## Your goal
Count how many lines of the data below contain the string "capital"; the reply should be that number alone.
Data to process START
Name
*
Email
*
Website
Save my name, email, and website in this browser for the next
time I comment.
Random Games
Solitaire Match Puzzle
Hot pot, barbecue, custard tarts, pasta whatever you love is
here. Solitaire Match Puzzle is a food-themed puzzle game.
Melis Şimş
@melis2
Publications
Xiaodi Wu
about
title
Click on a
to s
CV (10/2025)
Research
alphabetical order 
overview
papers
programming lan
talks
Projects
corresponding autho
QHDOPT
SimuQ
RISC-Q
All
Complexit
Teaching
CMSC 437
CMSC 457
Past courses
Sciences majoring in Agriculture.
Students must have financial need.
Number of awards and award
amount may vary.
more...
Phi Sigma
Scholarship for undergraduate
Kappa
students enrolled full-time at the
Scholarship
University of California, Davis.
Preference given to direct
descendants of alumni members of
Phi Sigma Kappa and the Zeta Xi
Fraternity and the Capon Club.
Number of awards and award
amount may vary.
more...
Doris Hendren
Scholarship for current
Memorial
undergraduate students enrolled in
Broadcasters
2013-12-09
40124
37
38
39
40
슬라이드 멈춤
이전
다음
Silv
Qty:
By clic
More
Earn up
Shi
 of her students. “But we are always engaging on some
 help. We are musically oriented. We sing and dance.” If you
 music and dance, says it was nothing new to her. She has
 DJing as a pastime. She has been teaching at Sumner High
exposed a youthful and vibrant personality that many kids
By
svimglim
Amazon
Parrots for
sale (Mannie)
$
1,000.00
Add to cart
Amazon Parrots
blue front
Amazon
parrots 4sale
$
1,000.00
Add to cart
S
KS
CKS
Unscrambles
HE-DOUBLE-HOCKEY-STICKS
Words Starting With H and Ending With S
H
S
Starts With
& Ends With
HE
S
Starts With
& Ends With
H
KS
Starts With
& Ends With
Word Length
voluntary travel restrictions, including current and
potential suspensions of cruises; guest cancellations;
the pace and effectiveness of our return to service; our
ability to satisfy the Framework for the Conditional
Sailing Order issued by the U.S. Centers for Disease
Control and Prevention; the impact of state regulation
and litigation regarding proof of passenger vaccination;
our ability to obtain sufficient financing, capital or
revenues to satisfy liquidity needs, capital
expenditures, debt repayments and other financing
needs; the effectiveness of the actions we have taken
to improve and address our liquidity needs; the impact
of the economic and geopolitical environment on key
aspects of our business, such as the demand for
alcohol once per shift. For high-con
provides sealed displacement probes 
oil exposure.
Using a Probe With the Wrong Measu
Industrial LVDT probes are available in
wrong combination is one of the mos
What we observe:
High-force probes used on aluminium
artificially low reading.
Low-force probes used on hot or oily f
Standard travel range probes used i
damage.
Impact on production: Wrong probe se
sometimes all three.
Data to process END
Data to process START
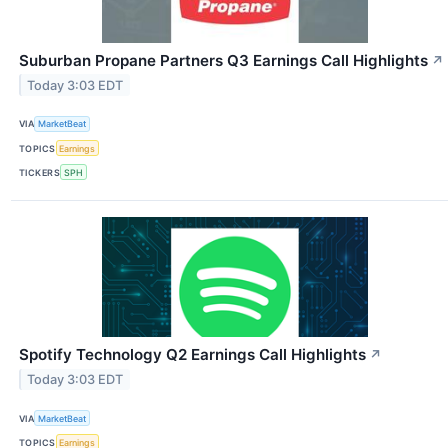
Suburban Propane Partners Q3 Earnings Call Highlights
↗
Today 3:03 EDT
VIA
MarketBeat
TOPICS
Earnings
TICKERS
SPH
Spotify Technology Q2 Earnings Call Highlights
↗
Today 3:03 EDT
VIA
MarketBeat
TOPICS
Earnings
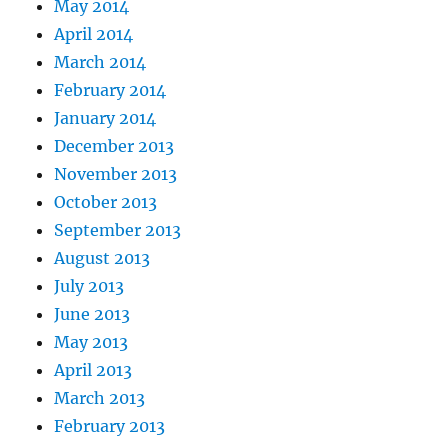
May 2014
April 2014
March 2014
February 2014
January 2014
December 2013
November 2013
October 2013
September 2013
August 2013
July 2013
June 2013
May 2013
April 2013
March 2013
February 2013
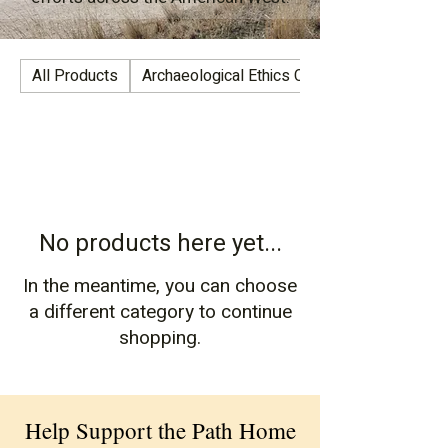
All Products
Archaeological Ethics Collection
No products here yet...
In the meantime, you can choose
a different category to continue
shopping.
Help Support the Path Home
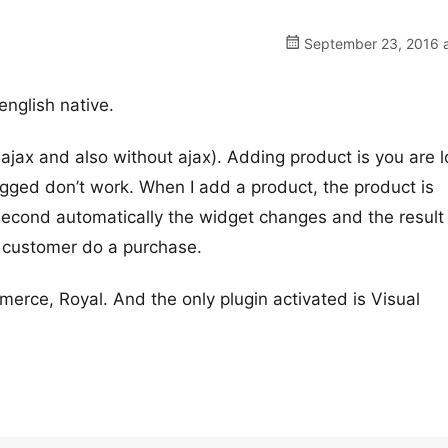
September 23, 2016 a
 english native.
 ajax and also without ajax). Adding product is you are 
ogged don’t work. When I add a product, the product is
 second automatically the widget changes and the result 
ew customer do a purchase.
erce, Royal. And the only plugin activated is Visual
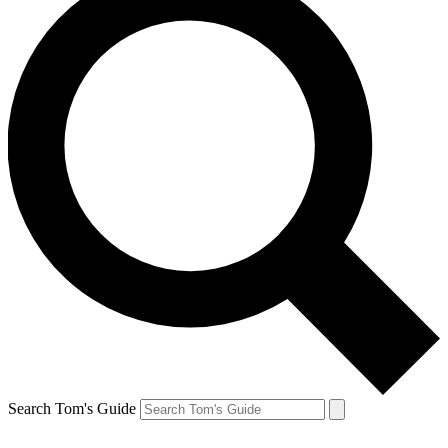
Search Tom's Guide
Data to process END
## Answer section
2